Apologies for the grotty appearance of this post. Unless I pay £147 a year, I can no longer use WordPress Classic editor. I am exploring other options, as having to struggle to this degree to get even this unsatisfactory result isn’t feasible – I’ve better things to do with my time…

We’re now into flaming June and our summer weather has abruptly departed. I would be happy to report that we’ve got rain – we haven’t. Gale force winds are savaging the garden and drying it out still further. Oh well.
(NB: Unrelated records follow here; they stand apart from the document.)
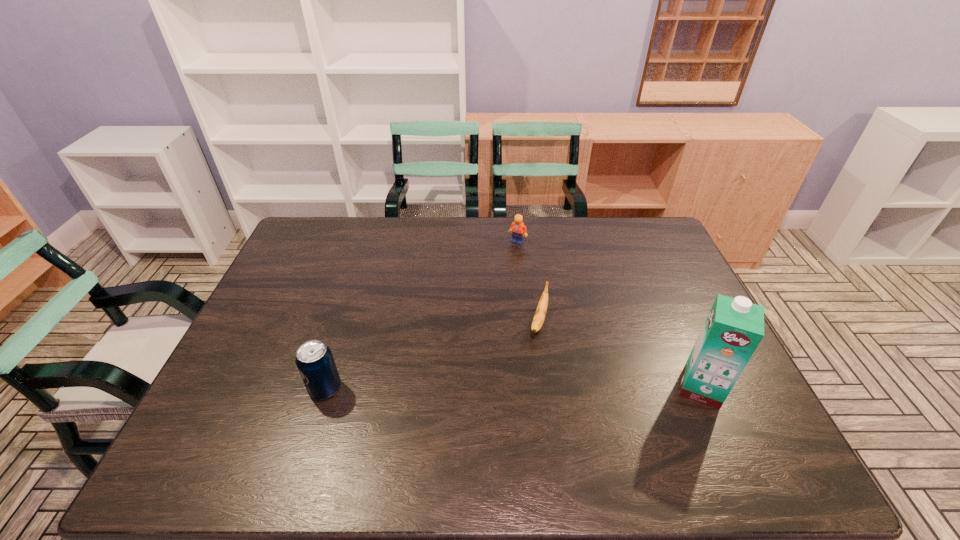 Find the location of `free space located on the front-facing side of the third tallest object`. free space located on the front-facing side of the third tallest object is located at coordinates tap(511, 281).

Image resolution: width=960 pixels, height=540 pixels. I want to click on free space located on the front-facing side of the third tallest object, so (505, 315).

This screenshot has height=540, width=960. Find the location of `vacant space situated on the front-facing side of the third tallest object`. vacant space situated on the front-facing side of the third tallest object is located at coordinates (513, 265).

The image size is (960, 540). What are the coordinates of `vacant region located on the peel of the banana from the top` in the screenshot? It's located at (514, 427).

Locate an element on the screen. The image size is (960, 540). free location located on the peel of the banana from the top is located at coordinates (516, 419).

Find the location of a particular element. Image resolution: width=960 pixels, height=540 pixels. vacant point located on the peel of the banana from the top is located at coordinates [530, 369].

Find the location of a particular element. Image resolution: width=960 pixels, height=540 pixels. object present at the far edge is located at coordinates (518, 229).

Locate an element on the screen. The image size is (960, 540). soda can present at the near edge is located at coordinates (314, 360).

You are a GUI agent. You are given a task and a screenshot of the screen. Output one action in this format:
    pyautogui.click(x=<x>, y=<y>)
    Task: Click on the carton situated at the near edge
    This screenshot has width=960, height=540.
    Given the screenshot: What is the action you would take?
    pyautogui.click(x=734, y=327)

At what (x,y) coordinates should I click in order to perform the action: click on object present at the right edge. Please return your answer as a coordinate pair (x, y). The height and width of the screenshot is (540, 960). Looking at the image, I should click on (734, 327). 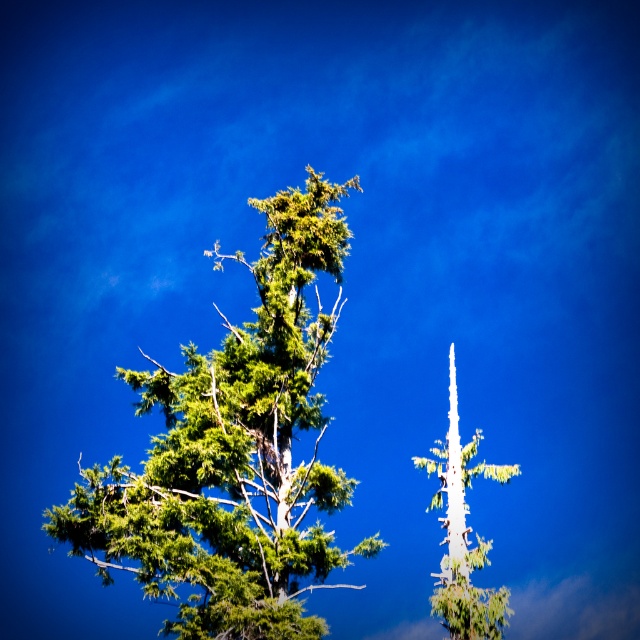 Is green textured tree at center smaller than green matte tree at center?

No, green textured tree at center is not smaller than green matte tree at center.

What do you see at coordinates (234, 451) in the screenshot? The image size is (640, 640). I see `green textured tree at center` at bounding box center [234, 451].

From the picture: Measure the distance between point (x=196, y=636) and camera.

Point (x=196, y=636) is 67.09 meters away from camera.

Where is `green textured tree at center`? green textured tree at center is located at coordinates (234, 451). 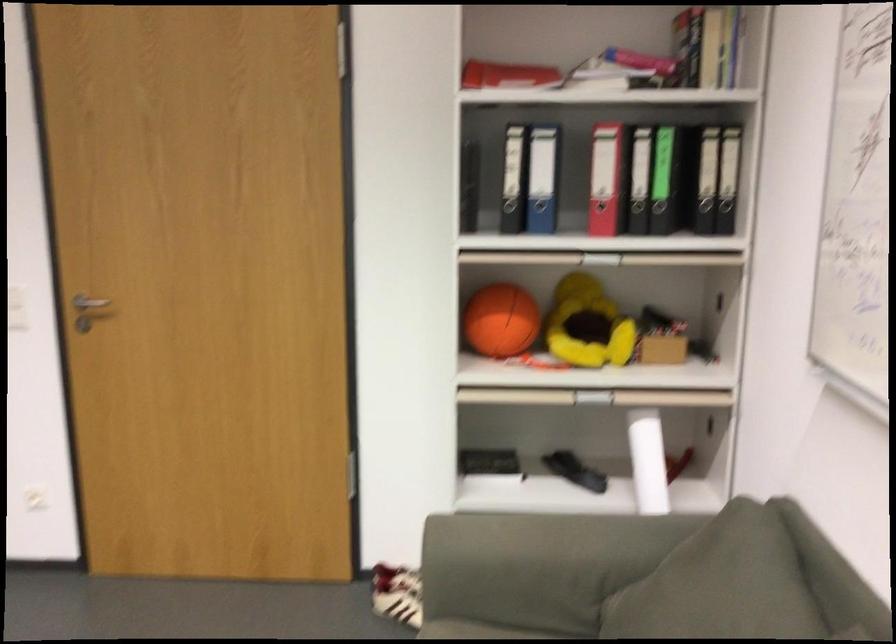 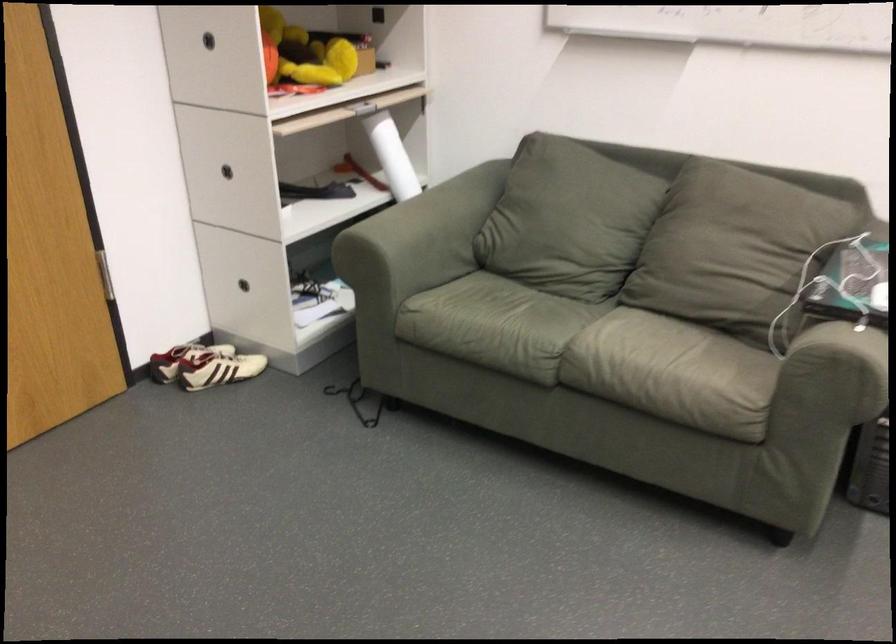 Where in the second image is the point corresponding to [636,456] from the first image?

(392, 156) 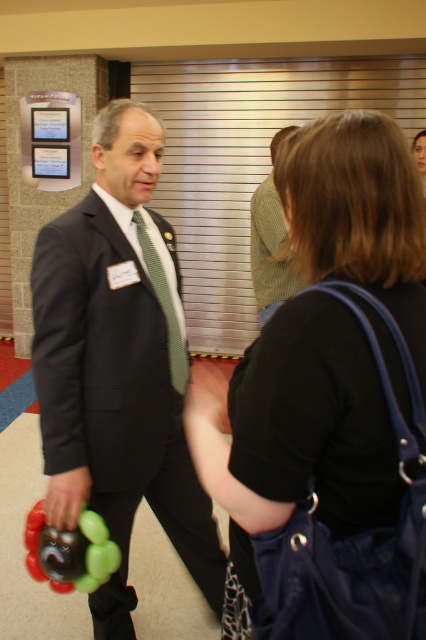 Question: Which object appears farthest from the camera in this image?

Choices:
 (A) green knitted sweater at center
 (B) black fabric purse at center
 (C) green checkered tie at center

Answer: (A)

Question: Considering the relative positions of matte black suit at center and green knitted sweater at center in the image provided, where is matte black suit at center located with respect to green knitted sweater at center?

Choices:
 (A) below
 (B) above

Answer: (A)

Question: Based on their relative distances, which object is nearer to the black fabric purse at center?

Choices:
 (A) green knitted sweater at center
 (B) green checkered tie at center

Answer: (B)

Question: Can you confirm if matte black suit at center is positioned to the right of green knitted sweater at center?

Choices:
 (A) no
 (B) yes

Answer: (A)

Question: Which point is closer to the camera?

Choices:
 (A) (152, 280)
 (B) (353, 561)
 (C) (144, 144)

Answer: (B)

Question: Is the position of matte black suit at center less distant than that of green knitted sweater at center?

Choices:
 (A) yes
 (B) no

Answer: (A) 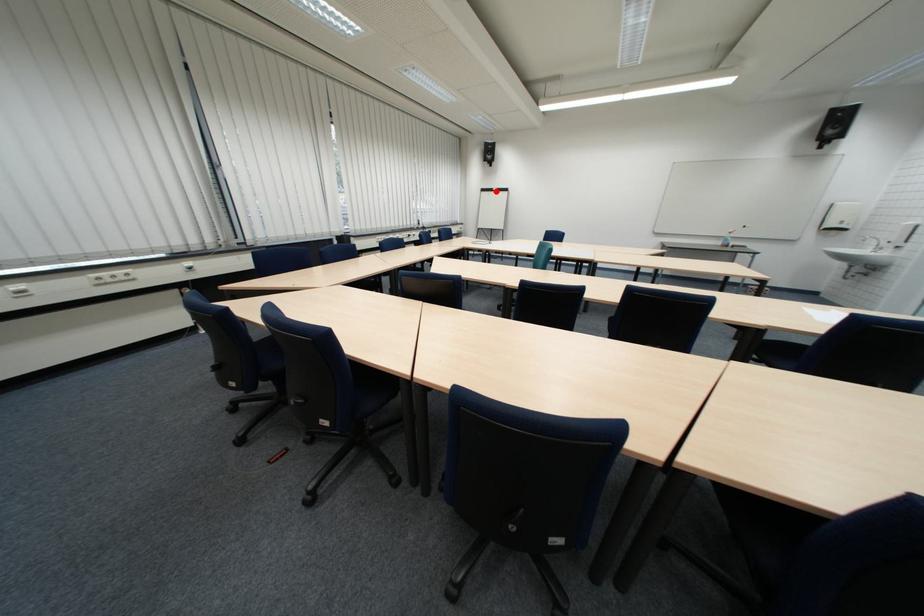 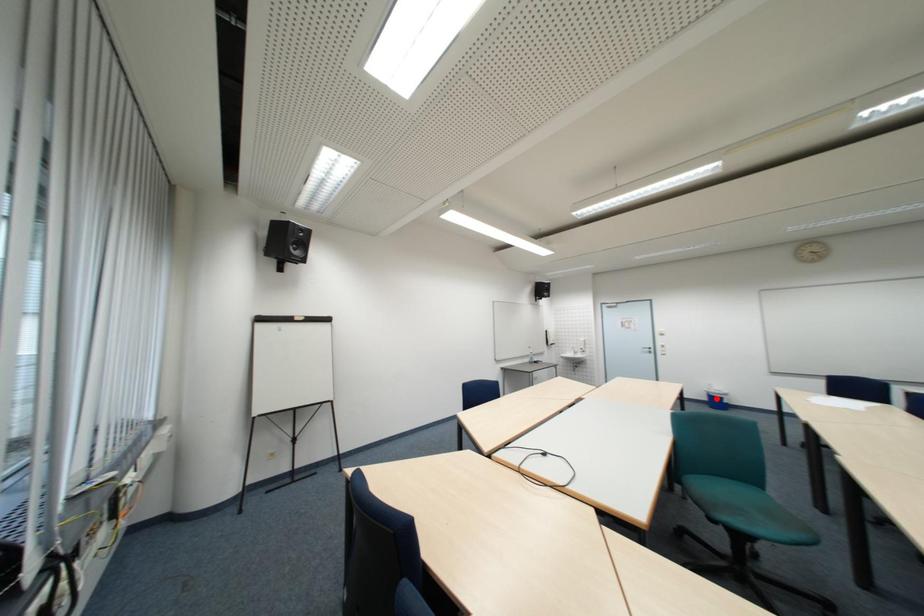 I am providing you with two images of the same scene from different viewpoints. A red point is marked on the first image and another point is marked on the second image. Do the highlighted points in image1 and image2 indicate the same real-world spot?

No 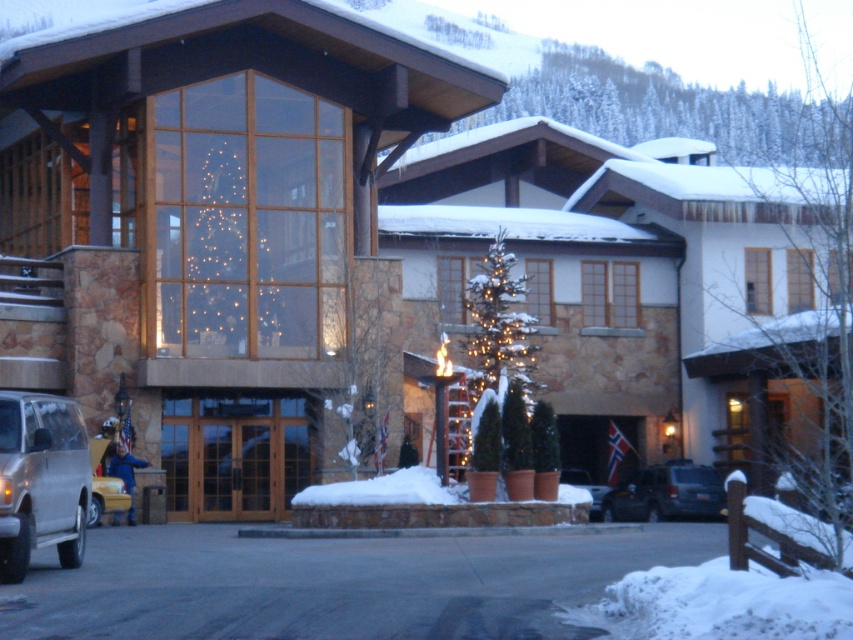 You are a guest arriving at the ski resort and need to park your car. The resort requires that vehicles must be parked in a space that can accommodate their size. Given that the dark gray suv at center and the yellow matte taxi at lower left are both parked in the same parking area, which vehicle would require a larger parking space?

The dark gray suv at center requires a larger parking space because it is larger in size than the yellow matte taxi at lower left.

You are a guest arriving at the ski resort and see the gold metallic suv at lower left and the yellow matte taxi at lower left. Which vehicle is closer to the entrance of the building?

The gold metallic suv at lower left is closer to the entrance of the building because it is in front of the yellow matte taxi at lower left, which is further away. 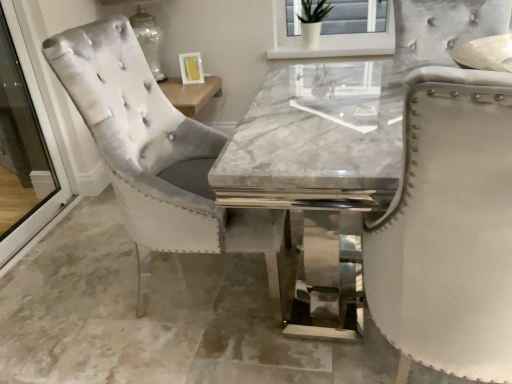 Question: From the image's perspective, is clear glass screen door at left on velvet chair at left?

Choices:
 (A) no
 (B) yes

Answer: (B)

Question: Considering the relative sizes of clear glass screen door at left and velvet chair at left in the image provided, is clear glass screen door at left smaller than velvet chair at left?

Choices:
 (A) no
 (B) yes

Answer: (B)

Question: Is clear glass screen door at left positioned with its back to velvet chair at left?

Choices:
 (A) yes
 (B) no

Answer: (B)

Question: Can you confirm if clear glass screen door at left is taller than velvet chair at left?

Choices:
 (A) yes
 (B) no

Answer: (A)

Question: Is clear glass screen door at left bigger than velvet chair at left?

Choices:
 (A) no
 (B) yes

Answer: (A)

Question: Is clear glass screen door at left to the left of velvet chair at left from the viewer's perspective?

Choices:
 (A) no
 (B) yes

Answer: (B)

Question: From the image's perspective, is velvet chair at left above clear glass screen door at left?

Choices:
 (A) yes
 (B) no

Answer: (B)

Question: Is velvet chair at left positioned before clear glass screen door at left?

Choices:
 (A) yes
 (B) no

Answer: (A)

Question: Considering the relative positions of velvet chair at left and clear glass screen door at left in the image provided, is velvet chair at left to the left of clear glass screen door at left from the viewer's perspective?

Choices:
 (A) no
 (B) yes

Answer: (A)

Question: Does velvet chair at left appear on the right side of clear glass screen door at left?

Choices:
 (A) yes
 (B) no

Answer: (A)

Question: From a real-world perspective, is velvet chair at left over clear glass screen door at left?

Choices:
 (A) no
 (B) yes

Answer: (A)

Question: Does velvet chair at left contain clear glass screen door at left?

Choices:
 (A) no
 (B) yes

Answer: (A)

Question: In terms of height, does velvet chair at left look taller or shorter compared to clear glass screen door at left?

Choices:
 (A) short
 (B) tall

Answer: (A) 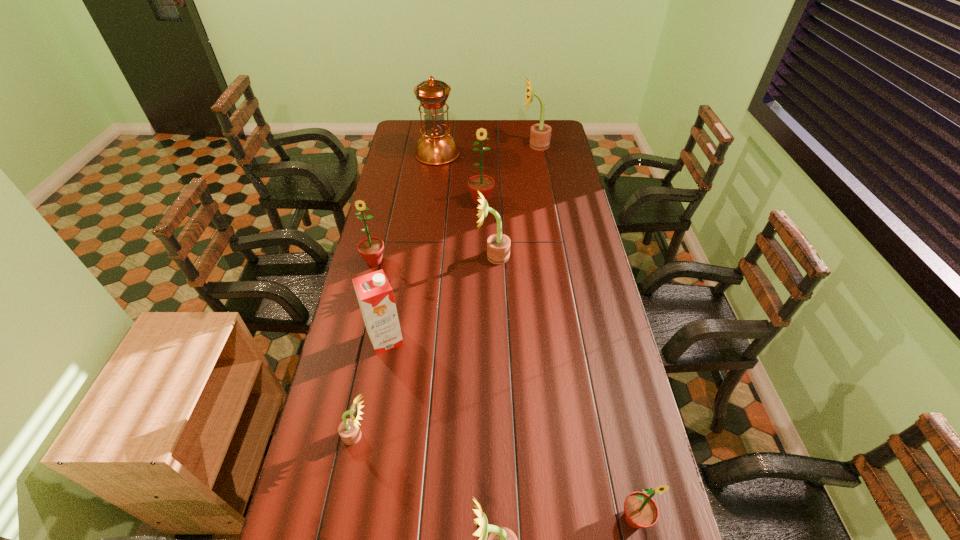 Image resolution: width=960 pixels, height=540 pixels. I want to click on free space located 0.070m on the face of the second farthest yellow sunflower, so click(459, 256).

In order to click on vacant space located on the face of the second farthest green sunflower in this screenshot , I will do `click(353, 347)`.

Locate an element on the screen. The height and width of the screenshot is (540, 960). vacant region located on the right of the carton is located at coordinates (468, 339).

The height and width of the screenshot is (540, 960). I want to click on vacant space located 0.230m on the face of the leftmost yellow sunflower, so click(453, 436).

This screenshot has width=960, height=540. I want to click on object positioned at the far edge, so click(x=540, y=134).

I want to click on oil lamp that is at the left edge, so click(435, 147).

Where is `carton that is at the left edge`? The height and width of the screenshot is (540, 960). carton that is at the left edge is located at coordinates (375, 295).

I want to click on object that is at the far right corner, so click(x=540, y=134).

You are a GUI agent. You are given a task and a screenshot of the screen. Output one action in this format:
    pyautogui.click(x=<x>, y=<y>)
    Task: Click on the free space at the far edge
    This screenshot has width=960, height=540.
    Given the screenshot: What is the action you would take?
    pos(465,136)

In the image, there is a desktop. Identify the location of free space at the left edge. Image resolution: width=960 pixels, height=540 pixels. (401, 178).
It has been a busy week as I have been getting Picky Eaters ready to see the light of day – and I’m thrilled at the wonderful cover my mate Mhairi Simpson has produced. Many thanks to her for donating her time to this project. Other than that, more editing and working on Mantivore Warrior. Tonight there is another Zoom family gamesnight which we’re looking forward to joining – hopefully I won’t be smitten with another headache!

Last week I read:

The Obsidian Tower – Book 1 of the Rooks and Ruin series by Melissa Caruso
The mage-marked granddaughter of a ruler of Vaskandar, Ryx was destined for power and prestige at the top of Vaskandran society. But her magic is broken; all she can do is uncontrollably drain the life from everything she touches, and Vaskandar has no place for a mage with unusable powers. Then, one night, two terrible accidents befall Ryx, bringing far too much unwanted attention to this small, but strategically vital country – all centred on an ominous ancient tower in the heart of her family’s castle…
I loved the Swords and Fire series – see my review of The Defiant Mage and found the unfolding situation at the start of this gripping tale immediately pulled me into the story. A great start to this spinoff series.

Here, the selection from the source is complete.